Comment lire à l’écran?

Spatialité du texte et temporalité de l’écran

Edouard Manet (La Lecture. 1865/73)

Le texte et l’écran sont différents en bien des points et en particulier la tradition du texte semble reposer sur l’espace, celle de l’écran sur le temps. En effet, je parcours du regard l’espace de la page, passant d’un mot à un mot, d’une page à une autre, d’un espace à un autre; tandis que les images écraniques nous ont habitués à un défilement temporel.

La télévision en particulier, mais aussi le cinéma, procède d’une temporalité chronique. Ce n’est pas dire là que l’écran n’est pas un espace, mais son mode de lecture ne procède pas principalement de la spatialité. L’espace de l’écran s’oublie d’une certaine manière, on s’y immerge, fut-ce temporairement, pour laisser place au défilement temporel qui s’associe de façon intime à notre flux temporel. C’est pour cette raison qu’au cinéma l’espace filmé est construit par le temps machinique. C’est aussi pour cette raison que les ‘informations’ télévisuelles produisent une série temporelle très particulière où chaque événement chasse le précédent dans une chronologie que rien ne semble retenir si ce n’est sa structure même de diffusion.

Or le support privilégié du texte devient de nos jours l’écran. Ce choc de l’espace et du temps, qu’on ne saura associer simplement comme une seule et même structure a priori en oubliant leur tension essentielle, questionne bien sûr une évolution temporelle de la lecture tout autant qu’une évolution spatiale de l’écran. Et on trouve de ces transformations de nombreux symptômes: qu’aura été d’autre le concept de « réalité virtuelle » dans les années 80 si ce n’est la tentative de spatialiser l’écran grâce au visiocasque avec un hors champ fonctionnant non plus par indice comme au cinéma ou à la télévision, mais comme possibilité de s’y déplacer et de le découvrir? Et que penser des tentatives sur les chaînes de télévision boursière ou d’information de faire défiler temporellement du texte à l’écran, ce défilement ne dépendant plus de la vitesse de lecture décidée par le lecteur? La temporalité de la lecture était une variable actualisée par le lecteur, elle devient un phénomène inscrit sur le support de mémoire lui-même qu’il faut suivre. Quant à l’écran, nous cherchons à renverser sa temporalité et nous rêvons d’en faire quelque chose de spatial: les écrans de plus en plus nombreux intégrés à l’espace urbain en sont un des signes. Car avec ces écrans nous ne sommes plus « dans » l’image, l’image est « dans » l’espace et signale ses bords, son champ et son hors-champ, nous voyons la ville autour. Ou encore les nombreuses expériences d’écran holographique, dont Star Wars est le paradigme, qui tentent de faire que l’image soit dans l’espace et dont les démonstrations portent toujours sur une nouvelle lecture des images: non plus une vision temporelle et passive, mais une manipulation active de celle-ci, manipulation qui est un mode esthétique prenant appui sur l’espace non sur le temps.

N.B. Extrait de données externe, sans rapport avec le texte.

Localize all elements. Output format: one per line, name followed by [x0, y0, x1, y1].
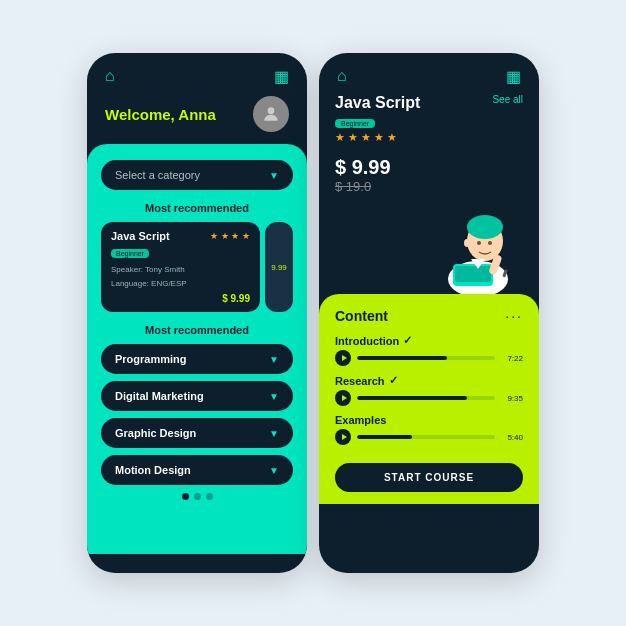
category-label: Digital Marketing [115, 390, 204, 402]
progress-bar-bg [357, 396, 495, 400]
course-card[interactable]: Java Script ★ ★ ★ ★ Beginner Speaker: To… [101, 222, 260, 312]
progress-time: 5:40 [501, 433, 523, 442]
check-icon: ✓ [389, 374, 398, 387]
check-icon: ✓ [403, 334, 412, 347]
progress-row: 5:40 [335, 429, 523, 445]
chevron-down-icon: ▼ [269, 170, 279, 181]
left-top-bar: ⌂ ▦ [87, 53, 307, 92]
instructor-figure [433, 199, 523, 294]
left-phone: ⌂ ▦ Welcome, Anna Select a category ▼ Mo… [87, 53, 307, 573]
calendar-icon[interactable]: ▦ [274, 67, 289, 86]
chevron-right-icon: ▼ [269, 391, 279, 402]
progress-bar-bg [357, 435, 495, 439]
course-badge: Beginner [111, 249, 149, 258]
category-dropdown[interactable]: Select a category ▼ [101, 160, 293, 190]
right-top-bar: ⌂ ▦ [319, 53, 539, 94]
category-placeholder: Select a category [115, 169, 200, 181]
content-item-name: Research [335, 375, 385, 387]
most-recommended-label-2: Most recommended [101, 324, 293, 336]
dot-3[interactable] [206, 493, 213, 500]
content-item-name: Introduction [335, 335, 399, 347]
category-label: Motion Design [115, 464, 191, 476]
content-header: Content ··· [335, 308, 523, 324]
app-container: ⌂ ▦ Welcome, Anna Select a category ▼ Mo… [87, 53, 539, 573]
right-course-badge: Beginner [335, 119, 375, 128]
svg-point-0 [268, 107, 275, 114]
category-label: Graphic Design [115, 427, 196, 439]
old-price: $ 19.0 [335, 179, 523, 194]
chevron-right-icon: ▼ [269, 354, 279, 365]
course-card-title: Java Script [111, 230, 170, 242]
play-button[interactable] [335, 350, 351, 366]
progress-bar-fill [357, 356, 447, 360]
new-price: $ 9.99 [335, 156, 523, 179]
category-item[interactable]: Graphic Design▼ [101, 418, 293, 448]
right-course-stars: ★ ★ ★ ★ ★ [335, 131, 420, 144]
category-item[interactable]: Digital Marketing▼ [101, 381, 293, 411]
course-card-row: Java Script ★ ★ ★ ★ Beginner Speaker: To… [101, 222, 293, 312]
chevron-right-icon: ▼ [269, 465, 279, 476]
content-item: Examples 5:40 [335, 414, 523, 445]
category-list: Programming▼Digital Marketing▼Graphic De… [101, 344, 293, 485]
dot-1[interactable] [182, 493, 189, 500]
category-item[interactable]: Motion Design▼ [101, 455, 293, 485]
see-all-link[interactable]: See all [492, 94, 523, 105]
progress-time: 7:22 [501, 354, 523, 363]
category-label: Programming [115, 353, 187, 365]
content-item-name: Examples [335, 414, 386, 426]
cyan-body: Select a category ▼ Most recommended Jav… [87, 144, 307, 554]
course-header: Java Script Beginner ★ ★ ★ ★ ★ See all [319, 94, 539, 152]
progress-bar-fill [357, 435, 412, 439]
svg-point-8 [488, 241, 492, 245]
content-panel: Content ··· Introduction ✓ 7:22 Research… [319, 294, 539, 504]
side-stub-price: 9.99 [271, 263, 287, 272]
course-language: Language: ENG/ESP [111, 278, 250, 289]
course-header-left: Java Script Beginner ★ ★ ★ ★ ★ [335, 94, 420, 144]
calendar-icon-right[interactable]: ▦ [506, 67, 521, 86]
category-item[interactable]: Programming▼ [101, 344, 293, 374]
progress-time: 9:35 [501, 394, 523, 403]
play-button[interactable] [335, 429, 351, 445]
right-phone: ⌂ ▦ Java Script Beginner ★ ★ ★ ★ ★ See a… [319, 53, 539, 573]
chevron-right-icon: ▼ [269, 428, 279, 439]
most-recommended-label-1: Most recommended [101, 202, 293, 214]
welcome-text: Welcome, Anna [105, 106, 216, 123]
content-item: Introduction ✓ 7:22 [335, 334, 523, 366]
course-price: $ 9.99 [111, 293, 250, 304]
svg-point-5 [467, 215, 503, 239]
course-speaker: Speaker: Tony Smith [111, 264, 250, 275]
course-price-section: $ 9.99 $ 19.0 [319, 152, 539, 194]
svg-point-6 [464, 239, 470, 247]
course-card-stars: ★ ★ ★ ★ [210, 231, 250, 241]
dot-2[interactable] [194, 493, 201, 500]
welcome-section: Welcome, Anna [87, 92, 307, 144]
home-icon-right[interactable]: ⌂ [337, 67, 347, 86]
pagination-dots [101, 493, 293, 500]
right-course-title: Java Script [335, 94, 420, 112]
home-icon[interactable]: ⌂ [105, 67, 115, 86]
avatar[interactable] [253, 96, 289, 132]
progress-bar-bg [357, 356, 495, 360]
start-course-button[interactable]: START COURSE [335, 463, 523, 492]
instructor-area [335, 194, 523, 294]
svg-point-7 [477, 241, 481, 245]
progress-row: 9:35 [335, 390, 523, 406]
progress-row: 7:22 [335, 350, 523, 366]
svg-rect-3 [455, 266, 491, 282]
content-item: Research ✓ 9:35 [335, 374, 523, 406]
play-button[interactable] [335, 390, 351, 406]
content-items: Introduction ✓ 7:22 Research ✓ 9:35 [335, 334, 523, 445]
progress-bar-fill [357, 396, 467, 400]
more-options-icon[interactable]: ··· [505, 308, 523, 324]
side-stub: 9.99 [265, 222, 293, 312]
content-title: Content [335, 308, 388, 324]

Gary Hill Incidence of Catastrophe, 1987-1988

On peut donc penser que la lecture devient un temps de projection, tandis que l’écran devient une surface spatiale. Il ne s’agit pas d’une inversion des rôles, inversion qui consisterait finalement une simple résolution dialectique, mais plutôt de deux pôles métastables, de deux pôles en tension entre le temps et l’espace, signalant l’écart entre les deux plutôt que le résolvant. Les recherches menées par Julie Morel (soumission, générique, énumération) et moi-même sur le texte et l’écran ces dernières années ne me semblent pas avoir d’autre sens que celui-ci: problématiser cette tension ou encore comment lire à l’écran? Claude Closky me semble également aller dans cette direction quand il fait défiler du texte sur un écran d’ordinateur. C’est aussi la raison pour laquelle je relie ces recherches avec celles menées sur le cinéma, Read Only Memories, qui tentent d’inverser la relation entre le temps et l’espace de l’écran filmique.